The next day, you remember to bring your own lunch and pack a salad. And at lunchtime, the same colleague asks if you’re on a diet.

Many workers have a hard time escaping that one irritating person who loves to give feedback on their lunch. But commentary on what other people are eating isn’t just annoying, it can be damaging too.

READ MORE: How to be more adaptable at work when everything is changing

In a culture where women are often judged on their weight and appearance at work, food-shaming is a serious issue. Size discrimination in the workplace is a very real and often overlooked problem that disproportionately affects women’s mental health and their careers.

According to research by LinkedIn, workers classed as obese are paid £1,940 ($2,457) less per year than their colleagues, with women classed as “overweight” or “obese” — according to their BMI — receiving £8,919 less on average each year than their male coworkers.

Almost a quarter of workers (21%) who are overweight felt they had been passed over for a job or a promotion because of their weight. In addition, more than half of those classed as plus-sized said they felt they had been left out of a team because of their weight.

And when we’re judging people on what they eat at work, it’s possible we’re also making assumptions about other aspects of their personalities or lifestyles too. In 2017, 500 hiring professionals were shown a photo of an overweight woman by researchers at the job site Fairygodboss and asked if they would hire her. Only 15.6% of them said they would — and 20% said they thought she was “lazy.”

READ MORE: Why there needs to be training about microaggressions

Talking about what we eat can seem like a safe topic in the office, compared to religion or politics. But even the most well-intentioned comments can have a negative impact on workers, particularly for 1.25 million people in the UK who have an eating disorder. Commenting on someone’s food is more than just rude - it can be incredibly triggering.

We can rarely tell what someone is going through and what they are dealing with at any given moment, or what they have dealt with in the past. We don’t know if a colleague struggles with disordered eating or has worked hard to overcome body confidence issues, so we shouldn’t pass comment on what they are eating. If a coworker brings in their own lunch instead of eating out, it may be that they are on a tight budget or have dietary requirements – issues they may not want to talk about in the office.

And it goes without saying that cruel comments can have a serious impact on mental health and self-esteem, which can have a knock-on effect on someone’s work.

We spend a huge amount of time at work and for many of us, a break is sacred. According to a survey of 1,000 workers by the recruiter Reed, 68% of people don’t take the full amount of time they are allocated at lunch - and the average lunch hour has decreased to just 22 minutes since 2012.
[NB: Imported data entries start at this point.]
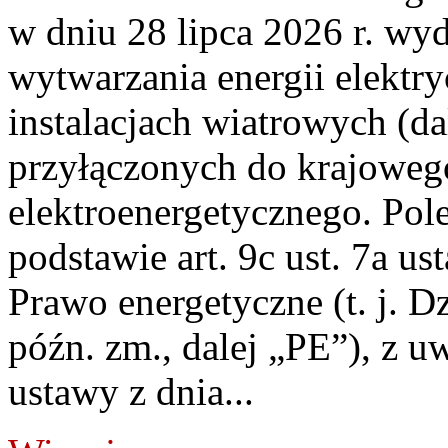
w dniu 28 lipca 2026 r. wyd
wytwarzania energii elektry
instalacjach wiatrowych (da
przyłączonych do krajoweg
elektroenergetycznego. Pol
podstawie art. 9c ust. 7a us
Prawo energetyczne (t. j. D
późn. zm., dalej „PE”), z u
ustawy z dnia...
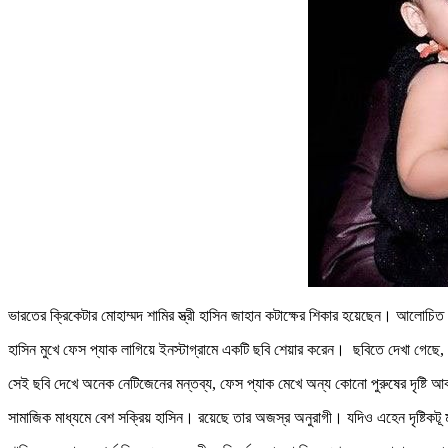
ভারতের ক্রিকেটার মোহাম্মদ শামির স্ত্রী হাসিন জাহান কটাক্ষের শিকার হয়েছেন। আল
হাসিন মুখে ফেস প্যাক লাগিয়ে ইনস্টাগ্রামে একটি ছবি শেয়ার করেন। ছবিতে দেখা গেছে
সেই ছবি দেখে অনেক নেটিজেনের মন্তব্য, ফেস প্যাক মেখে অন্য কোনো পুরুষের দৃষ্টি 
সামাজিক মাধ্যমে বেশ সক্রিয় হাসিন। রয়েছে তার অজস্র অনুরাগী। যদিও এহেন দৃষ্টিকটূ মন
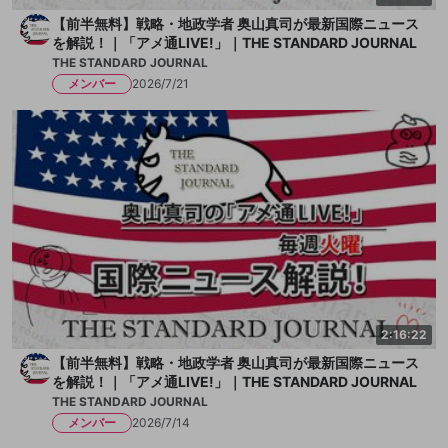
【前半無料】戦略・地政学者 奥山真司が最新国際ニュース
を解説！｜「アメ通LIVE!」｜THE STANDARD JOURNAL
THE STANDARD JOURNAL
メンバー
2026/7/21
2:16:22
【前半無料】戦略・地政学者 奥山真司が最新国際ニュース
を解説！｜「アメ通LIVE!」｜THE STANDARD JOURNAL
THE STANDARD JOURNAL
メンバー
2026/7/14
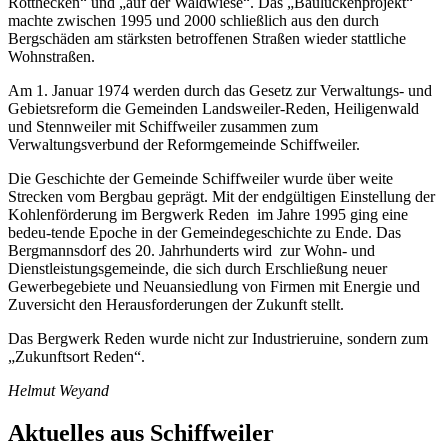
Rotthecken“ und „auf der Waldwiese“. Das „Baulückenprojekt“
machte zwischen 1995 und 2000 schließlich aus den durch
Bergschäden am stärksten betroffenen Straßen wieder stattliche
Wohnstraßen.
Am 1. Januar 1974 werden durch das Gesetz zur Verwaltungs- und
Gebietsreform die Gemeinden Landsweiler-Reden, Heiligenwald
und Stennweiler mit Schiffweiler zusammen zum
Verwaltungsverbund der Reformgemeinde Schiffweiler.
Die Geschichte der Gemeinde Schiffweiler wurde über weite
Strecken vom Bergbau geprägt. Mit der endgültigen Einstellung der
Kohlenförderung im Bergwerk Reden im Jahre 1995 ging eine
bedeu-tende Epoche in der Gemeindegeschichte zu Ende. Das
Bergmannsdorf des 20. Jahrhunderts wird zur Wohn- und
Dienstleistungsgemeinde, die sich durch Erschließung neuer
Gewerbegebiete und Neuansiedlung von Firmen mit Energie und
Zuversicht den Herausforderungen der Zukunft stellt.
Das Bergwerk Reden wurde nicht zur Industrieruine, sondern zum
„Zukunftsort Reden“.
Helmut Weyand
Aktuelles aus Schiffweiler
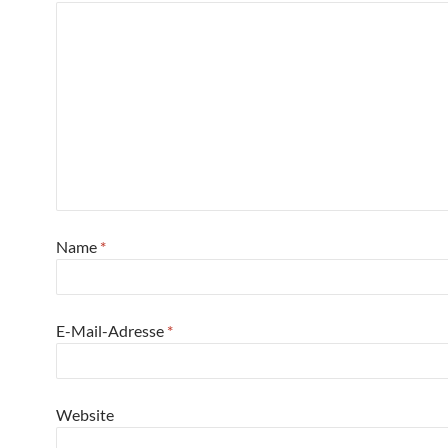
Name
*
E-Mail-Adresse
*
Website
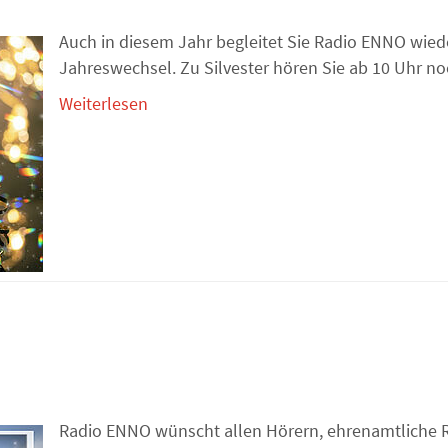
Auch in diesem Jahr begleitet Sie Radio ENNO wied
Jahreswechsel. Zu Silvester hören Sie ab 10 Uhr noc
Weiterlesen
Radio ENNO wünscht allen Hörern, ehrenamtliche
A lunch break is more than just a chance to refuel, it’s also an opportunity to step away from work and switch off - instead of answering intrusive questions or dealing with unsolicited comments. So what should you do if you find yourself being harangued by a busy-body colleague about your eating habits?

To keep the peace, the best thing to do is to ignore them or respond without letting them know they’ve made you feel self-conscious. If you can, move elsewhere. But if they are persistent - and you’re feeling brave – take them to one side and privately tell them they are making you feel uncomfortable. And remember, what you choose to eat is nobody else’s business.